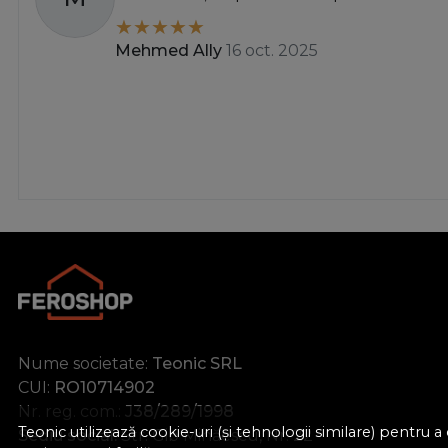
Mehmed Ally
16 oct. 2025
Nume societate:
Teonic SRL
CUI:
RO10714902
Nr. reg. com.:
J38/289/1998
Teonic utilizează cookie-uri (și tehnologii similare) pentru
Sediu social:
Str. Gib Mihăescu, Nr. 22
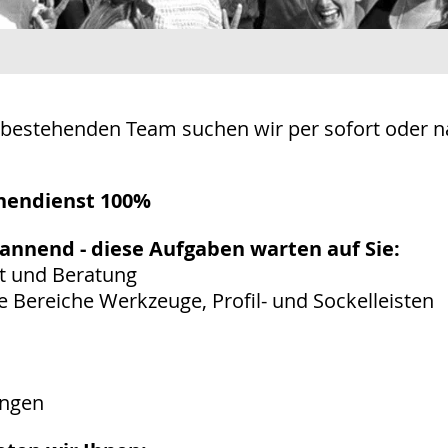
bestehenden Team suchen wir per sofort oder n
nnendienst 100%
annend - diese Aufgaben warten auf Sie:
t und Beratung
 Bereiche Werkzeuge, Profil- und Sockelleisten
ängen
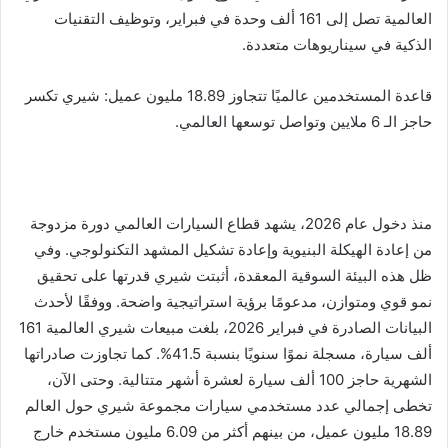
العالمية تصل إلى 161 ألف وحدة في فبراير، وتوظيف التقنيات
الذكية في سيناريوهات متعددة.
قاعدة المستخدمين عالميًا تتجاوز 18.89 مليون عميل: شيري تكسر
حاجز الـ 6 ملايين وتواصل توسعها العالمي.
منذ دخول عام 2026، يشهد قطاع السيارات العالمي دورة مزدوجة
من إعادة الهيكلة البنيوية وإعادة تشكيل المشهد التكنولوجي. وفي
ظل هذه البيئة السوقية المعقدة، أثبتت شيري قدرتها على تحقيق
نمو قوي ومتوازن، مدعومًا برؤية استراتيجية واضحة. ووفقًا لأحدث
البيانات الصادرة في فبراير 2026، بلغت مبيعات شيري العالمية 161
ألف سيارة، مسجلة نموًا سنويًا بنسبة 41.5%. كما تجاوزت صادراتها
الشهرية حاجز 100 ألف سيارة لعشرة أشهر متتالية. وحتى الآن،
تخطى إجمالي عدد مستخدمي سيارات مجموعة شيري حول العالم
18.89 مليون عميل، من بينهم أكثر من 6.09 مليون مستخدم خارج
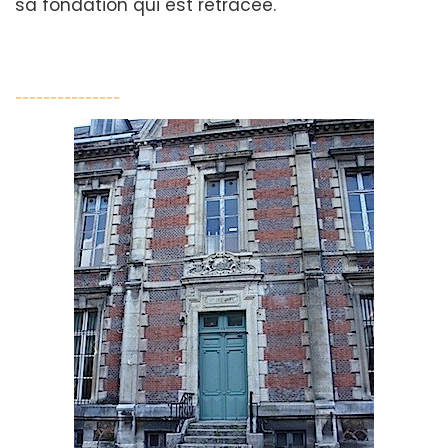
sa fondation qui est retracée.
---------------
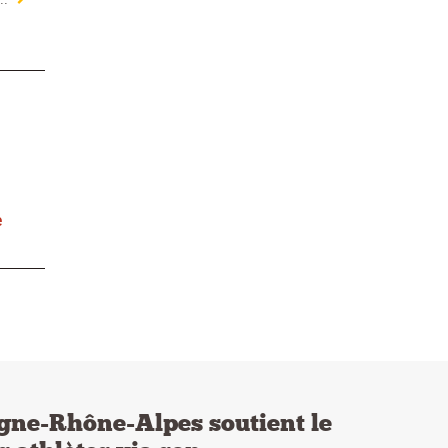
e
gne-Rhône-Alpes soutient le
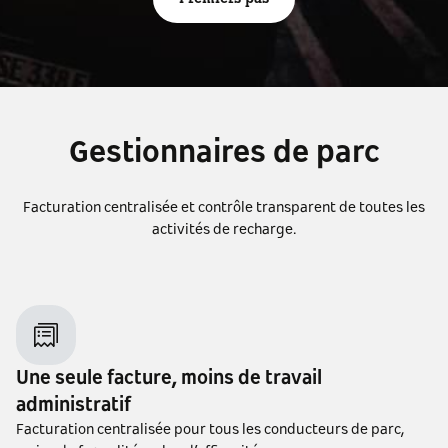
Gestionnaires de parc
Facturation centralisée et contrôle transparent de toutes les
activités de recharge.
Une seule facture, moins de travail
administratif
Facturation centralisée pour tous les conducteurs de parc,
...
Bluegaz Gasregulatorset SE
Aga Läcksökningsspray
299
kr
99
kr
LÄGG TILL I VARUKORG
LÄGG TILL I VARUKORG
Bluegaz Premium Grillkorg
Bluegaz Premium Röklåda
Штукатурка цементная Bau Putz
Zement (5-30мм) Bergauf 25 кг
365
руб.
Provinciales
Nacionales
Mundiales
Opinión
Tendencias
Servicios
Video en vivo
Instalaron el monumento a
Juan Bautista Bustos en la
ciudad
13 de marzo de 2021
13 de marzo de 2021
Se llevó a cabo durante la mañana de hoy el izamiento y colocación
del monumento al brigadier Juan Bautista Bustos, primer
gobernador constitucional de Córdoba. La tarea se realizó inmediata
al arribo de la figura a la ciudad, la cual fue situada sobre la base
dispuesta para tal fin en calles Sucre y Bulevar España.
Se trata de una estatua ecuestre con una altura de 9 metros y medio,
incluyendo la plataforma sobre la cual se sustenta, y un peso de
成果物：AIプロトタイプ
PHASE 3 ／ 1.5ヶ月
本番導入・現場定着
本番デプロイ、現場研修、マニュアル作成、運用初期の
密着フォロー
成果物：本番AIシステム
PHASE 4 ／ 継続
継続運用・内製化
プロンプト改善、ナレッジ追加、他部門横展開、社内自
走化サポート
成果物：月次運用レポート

Exercise details - For each line in the records that holds "parc", show that line as it stands.

Answer space -
Gestionnaires de parc
Facturation centralisée pour tous les conducteurs de parc,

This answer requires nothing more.